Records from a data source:
BEGIN
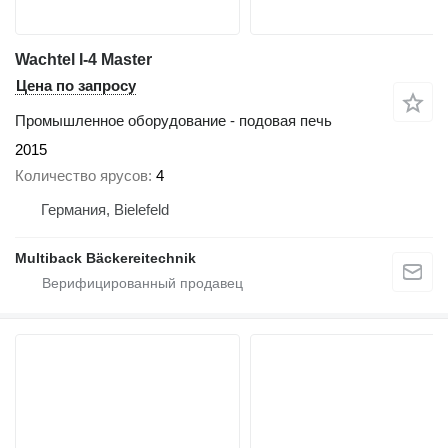
Wachtel I-4 Master
Цена по запросу
Промышленное оборудование - подовая печь
2015
Количество ярусов
4
Германия, Bielefeld
Multiback Bäckereitechnik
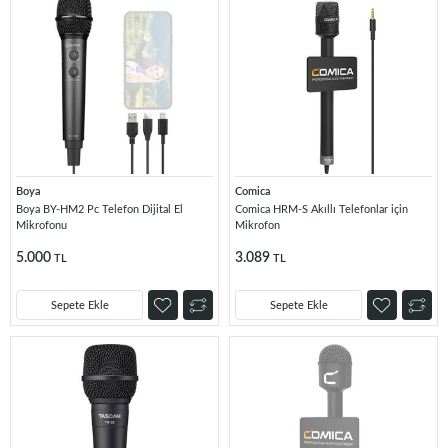
Boya
Comica
Boya BY-HM2 Pc Telefon Dijital El
Comica HRM-S Akıllı Telefonlar için
Mikrofonu
Mikrofon
5.000
3.089
TL
TL
Sepete Ekle
Sepete Ekle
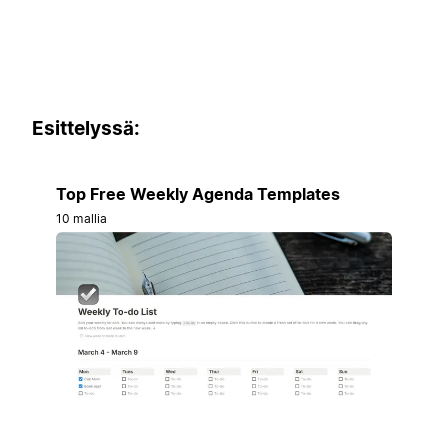
Esittelyssä:
Top Free Weekly Agenda Templates
10 mallia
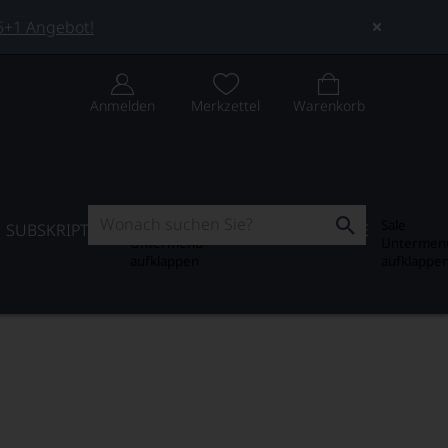
 5+1 Angebot!
Anmelden
Merkzettel
Warenkorb
Subskription
Sale
SUBSKRIPTION
WEIN-JOURNAL
SALE
Untermenü
Untermen
aufklappen
aufklappe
END
Aim of the task
Since the copy must contain no pictures, return only the text of the records, exactly as it stands.

Answer for the task
Wachtel I-4 Master
Цена по запросу
Промышленное оборудование - подовая печь
2015
Количество ярусов
4
Германия, Bielefeld
Multiback Bäckereitechnik
Boya
Comica
Boya BY-HM2 Pc Telefon Dijital El
Comica HRM-S Akıllı Telefonlar için
Mikrofonu
Mikrofon
5.000
3.089
TL
TL
Sepete Ekle
Sepete Ekle
Esittelyssä:
Top Free Weekly Agenda Templates
10 mallia
 5+1 Angebot!
Anmelden
Merkzettel
Warenkorb
Subskription
Sale
SUBSKRIPTION
WEIN-JOURNAL
SALE
Untermenü
Untermen
aufklappen
aufklappe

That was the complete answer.